Calculate the product under the radical.$\frac{\sqrt{39}}{13}\sqrt{18}$

Step:2

Simplify the denominator.

Step:2.1

Factor the number under the square root.

Step:2.1.1

Factor $9$ from $18$.$\frac{\sqrt{39}}{13}\sqrt{9\cdot 2}$

Step:2.1.2

Express $9$ as $3^2$.$\frac{\sqrt{39}}{13}\sqrt{3^2\cdot 2}$

Step:2.2

Extract square roots from the radical.

Step:2.2.1

Extract $3$ from under the radical.$\frac{\sqrt{39}}{13}3\sqrt{2}$

Step:3

Multiply the numerator by the reciprocal of the denominator.$\frac{\sqrt{39}}{13}\cdot \frac{1}{3\sqrt{2}}$

Step:4

Rationalize the denominator.

Step:4.1

Multiply by $\frac{\sqrt{2}}{\sqrt{2}}$.$\frac{\sqrt{39}}{13}\cdot \frac{\sqrt{2}}{3\sqrt{2}\cdot \sqrt{2}}$

Step:4.2

Simplify the denominator.

Step:4.2.1

Simplify using the power of a power rule.$\frac{\sqrt{39}}{13}\cdot \frac{\sqrt{2}}{3\cdot 2}$

Step:4.2.2

Calculate the product in the denominator.$\frac{\sqrt{39}}{13}\cdot \frac{\sqrt{2}}{6}$

Step:5

Multiply the fractions.

Step:5.1

Multiply the numerators.$\frac{\sqrt{39}\cdot \sqrt{2}}{13\cdot 6}$

Step:5.2

Apply the product rule for radicals.$\frac{\sqrt{39\cdot 2}}{13\cdot 6}$

Step:5.3

Calculate the product under the radical and in the denominator.$\frac{\sqrt{78}}{78}$

Step:6

Write the final result in different forms.

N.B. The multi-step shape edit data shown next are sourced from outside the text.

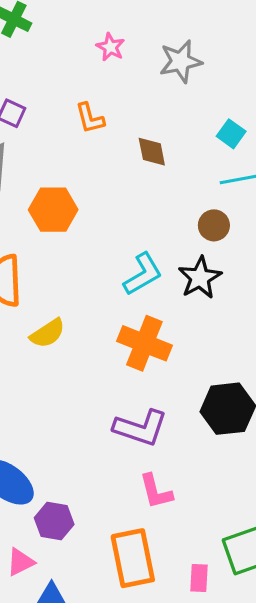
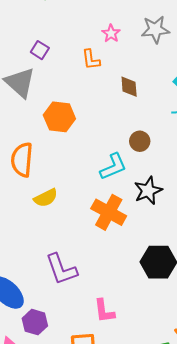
pink star: (110, 47) -> (111, 33), moved
brown circle: (214, 225) -> (140, 141), moved
black star: (200, 278) -> (148, 191), moved
purple L-shape: (141, 428) -> (61, 269), moved, turned 45

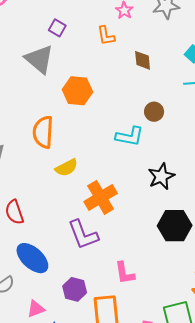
cyan L-shape: (113, 167) -> (130, 136), turned 36
black star: (148, 191) -> (161, 176), moved
orange cross: (109, 212) -> (101, 197), moved, turned 32
purple hexagon: (35, 322) -> (75, 289), moved

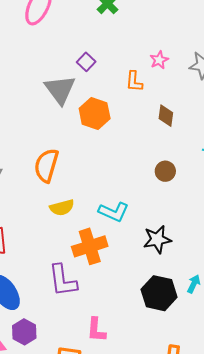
orange hexagon: (77, 91) -> (95, 113), moved
cyan L-shape: (130, 136) -> (114, 212), moved
purple hexagon: (75, 289) -> (24, 332), moved

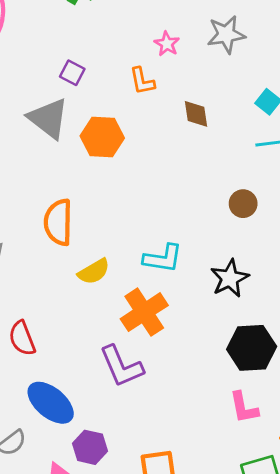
brown circle: (165, 171) -> (243, 204), moved
pink L-shape: (96, 330) -> (244, 408), moved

Exact Form: $\frac{\sqrt{78}}{78}$ Decimal Form: $0.11322770\dots$

Knowledge Notes:

To solve the given problem, we used several mathematical concepts and rules:

1. Radical Simplification: The square root of a fraction can be expressed as the fraction of the square roots of the numerator and the denominator.

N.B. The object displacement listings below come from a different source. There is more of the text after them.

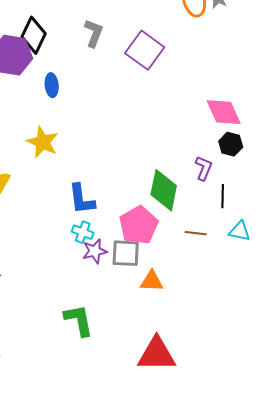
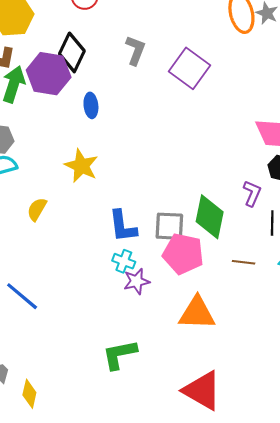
pink pentagon: (139, 225) -> (183, 254), turned -30
gray square: (126, 253) -> (169, 226), moved
orange triangle: (152, 281) -> (197, 313), size x1.5
green L-shape: (79, 320) -> (120, 354), turned -90
red triangle: (157, 354) -> (202, 391), turned 30

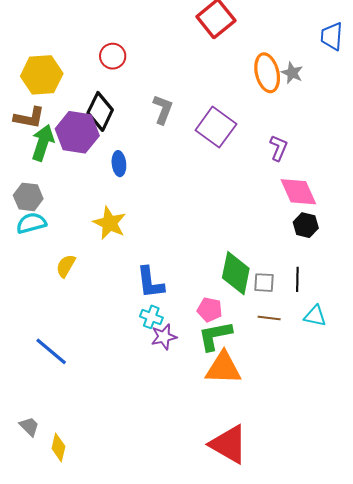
purple L-shape: (252, 193) -> (279, 148), moved
gray square: (169, 226) -> (264, 283), moved, size x0.7
pink pentagon: (183, 254) -> (210, 310), size x0.6
green L-shape: (120, 354) -> (215, 336), moved

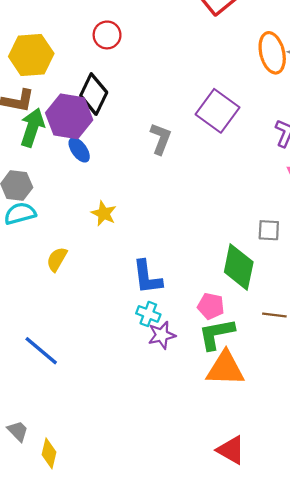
gray L-shape: (163, 109) -> (161, 139), moved
blue ellipse: (119, 164) -> (79, 150), moved, turned -30
yellow star: (110, 223) -> (104, 213), size x0.7
gray square: (264, 283) -> (269, 230), moved
red triangle: (229, 444) -> (231, 450), size x0.7

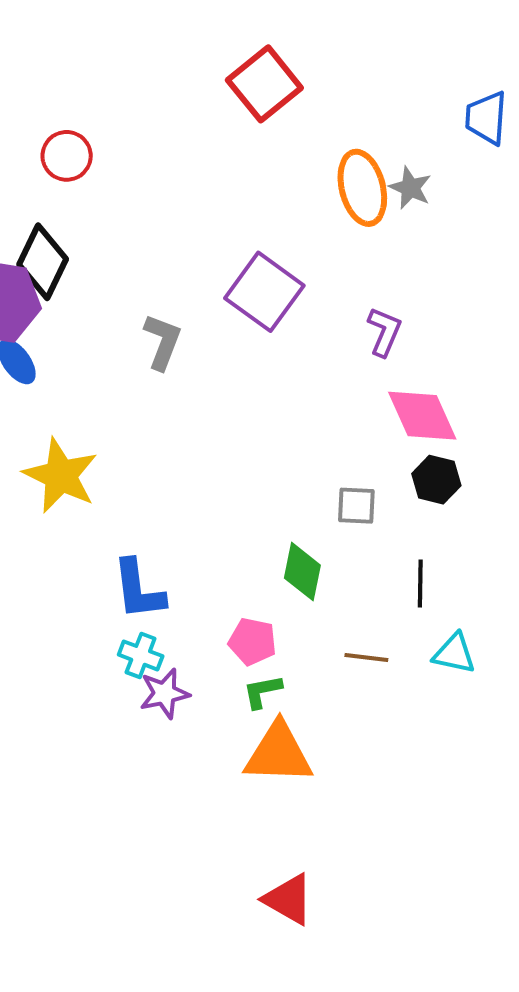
yellow star: (104, 213) -> (61, 476), size x1.6
green diamond: (239, 267) -> (302, 572), size x0.7
green L-shape: (216, 334) -> (262, 691), size x0.6

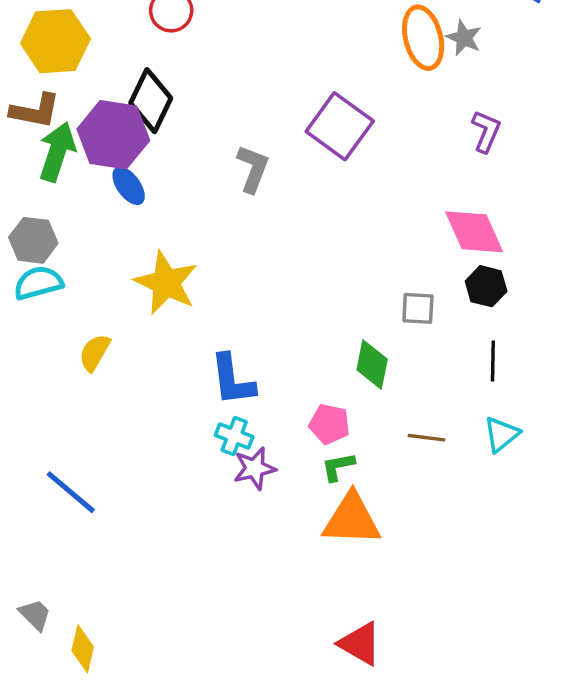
purple L-shape: (384, 332) -> (486, 131), moved
black line: (420, 584) -> (493, 361), moved
cyan triangle: (454, 653) -> (501, 434), turned -51

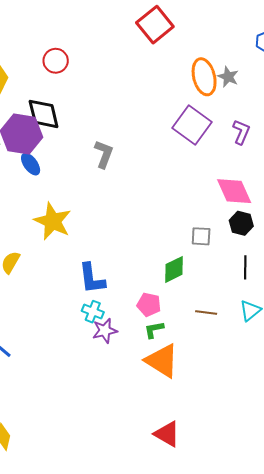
black diamond: (151, 101) -> (44, 114), turned -39
purple square: (340, 126) -> (192, 125), moved
green diamond: (372, 365) -> (174, 269), turned 52
orange triangle: (352, 519) -> (162, 361), turned 30

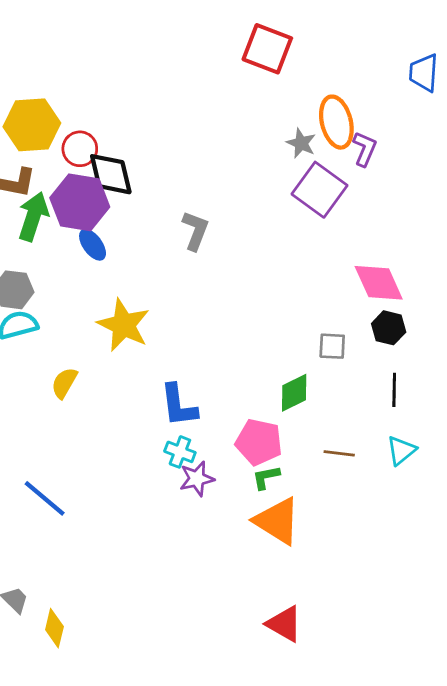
red square: (155, 25) -> (267, 49), turned -30
red circle: (56, 61) -> (80, 149), moved
gray star: (228, 77) -> (301, 143), moved
purple L-shape: (241, 132) -> (365, 149), moved
pink pentagon: (149, 305) -> (259, 442), size x1.4

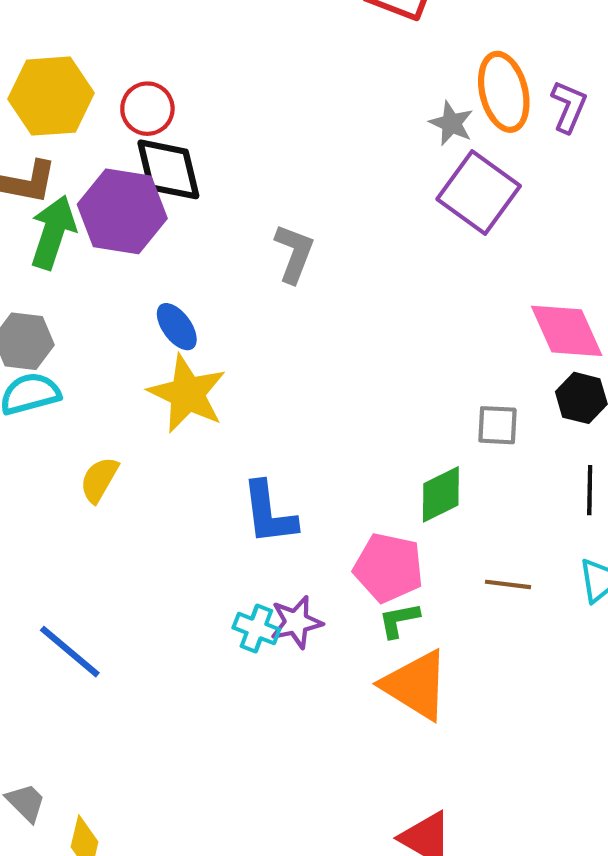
red circle: (80, 149) -> (147, 109), moved
purple L-shape: (365, 149) -> (569, 107), moved
blue ellipse: (93, 245) -> (177, 327), moved
cyan cross: (180, 452) -> (256, 628), moved

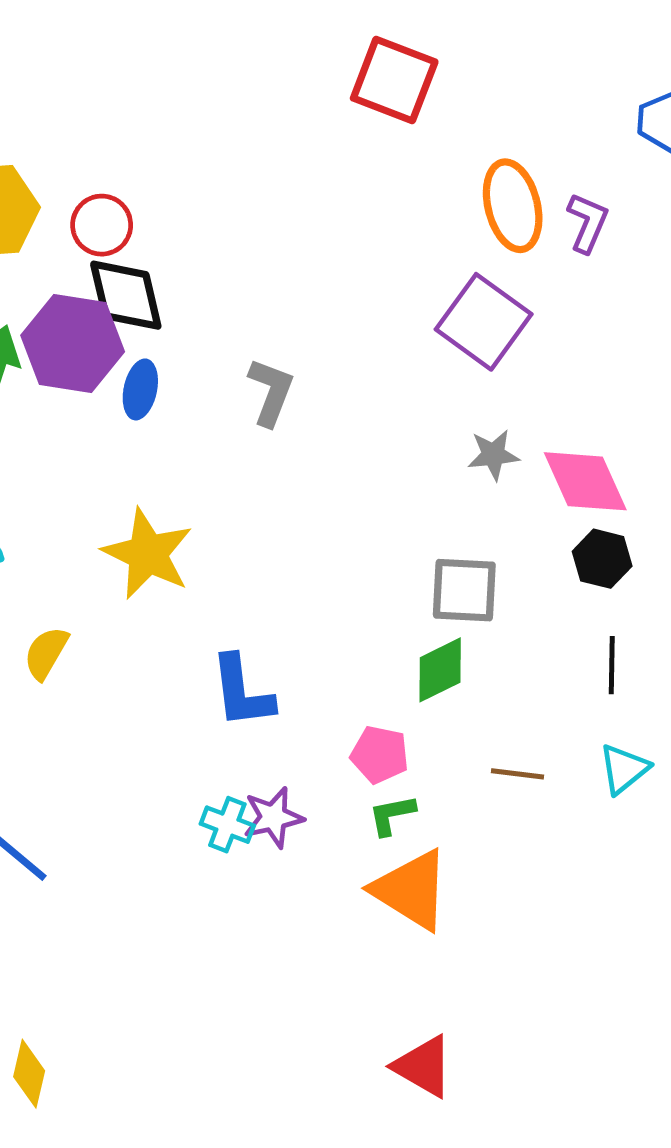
gray star: (451, 123) -> (493, 455), moved, turned -30
blue ellipse: (177, 327) -> (140, 389), moved, turned 48
gray square: (497, 425) -> (464, 590), moved, size x1.4
pink pentagon: (388, 568) -> (380, 755), size x0.7

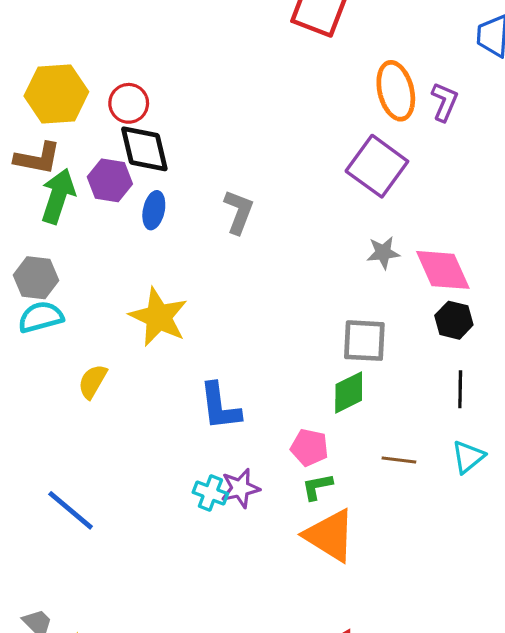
purple hexagon: (73, 344) -> (110, 180), size x0.7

2. Rationalizing the Denominator: This involves multiplying the numerator and the denominator by a conjugate to eliminate the square root from the denominator.

3. Product Rule for Radicals: $\sqrt{a}\cdot \sqrt{b}=\sqrt{a\cdot b}$. This rule allows us to combine or separate products under a single radical.

4. Exponent Rules: These include the power of a power rule and the power of a product rule, which are used to simplify expressions involving exponents.

5. Factoring: Breaking down a number into its prime factors can help simplify square roots.

6. Multiplying Fractions: To multiply fractions, we multiply the numerators together and the denominators together.

7. Decimal Representation: The exact form of a radical can be approximated by a decimal, which is useful for practical applications.

Throughout the solution, we applied these rules to simplify the given expression step by step.